In October 1993, Thompson, playing for the injured Foster, carried 16 times for 101 yards in the Steelers' win over New Orleans. After Foster suffered another injury a few weeks later, Thompson started six of the final seven games of the season. He carried 30 times for 108 yards in a Monday Night Football win over Buffalo, rushed 22 times for 82 yards, including a 36-yard run that set up the Steelers' first touchdown, in a 17–14 win over New England, and tallied 81 rushing yards and 61 receiving yards in Pittsburgh's 21–20 win over Miami.

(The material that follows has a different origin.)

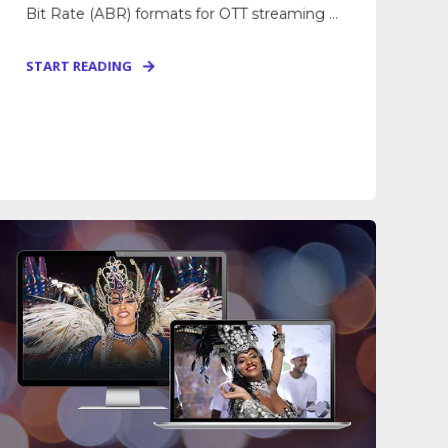
Bit Rate (ABR) formats for OTT streaming ...
START READING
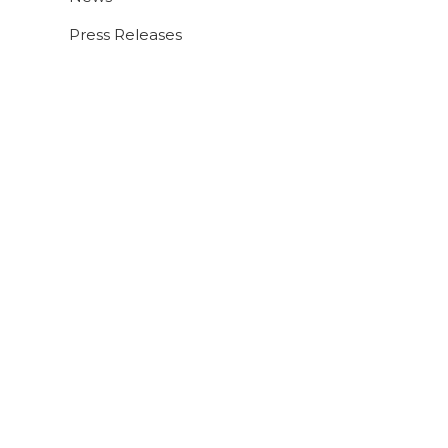
Press Releases
9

He finished the season with over one thousand all-purpose yards, including 763 rushing yards and 259 receiving yards.

Prior to the start of the 1994 season, Thompson was traded to New England, where Coach Bill Parcells was seeking a running back with receiving ability to complement tailback Marion Butts. He finished the season with 65 receptions, the third-highest total on the team. He caught a touchdown pass that helped ignite the Patriots' 26-20 comeback win over Minnesota, scored two touchdowns in a key late-season win over Indianapolis, and scored the lone touchdown in New England's 13–3 win over Chicago that allowed the Patriots to clinch a playoff spot. In New England's loss to Cleveland in the first round of the playoffs, Thompson scored a second-quarter touchdown that temporarily gave his team the lead.

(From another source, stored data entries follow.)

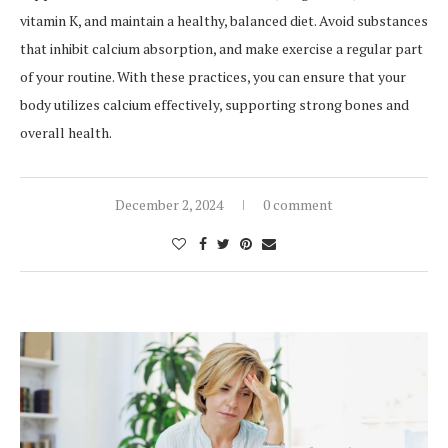
vitamin K, and maintain a healthy, balanced diet. Avoid substances
that inhibit calcium absorption, and make exercise a regular part
of your routine. With these practices, you can ensure that your
body utilizes calcium effectively, supporting strong bones and
overall health.
December 2, 2024
0 comment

Determined to compete for a starting tailback spot, Thompson signed with Kansas City in July 1995. He saw little playing time, however, as the veteran back Marcus Allen was tapped as the Chiefs' primary rusher. He signed with Tampa Bay in July 1996, but again saw little playing time during the season.

===NFL career statistics===
Note: G = Games played; Att = Rushing attempts; Yds = Rushing yards; Avg = Average yards per carry; Long = Longest rush; Rush TD = Rushing touchdowns; Rec = Receptions; Yds = Receiving yards; Avg = Average yards per reception; Long = Longest reception; Rec TD = Receiving touchdowns

| Year | Team | GP | Att | Yds | Avg | Long | Rush TD | Rec | Yds | Avg | Long | Rec TD |
|---|---|---|---|---|---|---|---|---|---|---|---|---|
| 1991 | Pittsburgh Steelers | 13 | 20 | 60 | 3.0 | 14 | 0 | 14 | 118 | 8.4 | 32 | 0 |
| 1992 | Pittsburgh Steelers | 15 | 35 | 157 | 4.5 | 25 | 1 | 22 | 278 | 12.6 | 29 | 2 |
| 1993 | Pittsburgh Steelers | 15 | 205 | 763 | 3.7 | 36 | 3 | 38 | 259 | 6.8 | 28 | 1 |
| 1994 | New England Patriots | 16 | 102 | 312 | 3.1 | 13 | 2 | 65 | 465 | 7.2 | 27 | 5 |
| 1995 | Kansas City Chiefs | 16 | 28 | 73 | 2.6 | 10 | 0 | 9 | 37 | 4.1 | 7 | 0 |
| 1996 | Tampa Bay Buccaneers | 5 | 14 | 25 | 1.8 | 10 | 0 | 5 | 36 | 7.2 | 12 | 0 |
| Career Totals |  | 80 | 404 | 1,390 | 3.4 | 36 | 6 | 153 | 1,193 | 7.8 | 32 | 5 |

==Post-playing career==

While still playing in the NFL, Thompson established the Team Dream Foundation, which provided gang awareness and drug awareness programs for inner city youths. Keeping a promise he had made to himself, he returned to Knoxville following his playing days to help the city's struggling urban neighborhoods. He served as executive director of the Wesley House, a Christian outreach ministry, from 1999 to early 2003.

In late 2002, Thompson co-founded a development firm, BDT Development and Management, with Knoxville real estate developer Bob Talbott. Thompson sought to draw self-sustaining businesses to Knoxville's inner city neighborhoods to create jobs, as well as provide opportunities for minority contractors. Under Thompson's guidance, BDT developed the 32,000-square foot Five Points Village Plaza off Martin Luther King, Jr., Boulevard, near his old neighborhood, and the 65,000-square foot Cherokee Health Systems complex on Western Avenue.

In September 2012, Governor Bill Haslam appointed Thompson as East Tennessee Regional Director of the Tennessee Department of Economic and Community Development.

==Personal life==
Thompson and his wife, Nikitia, have three children: Tionna, Brooke, and Dezmond.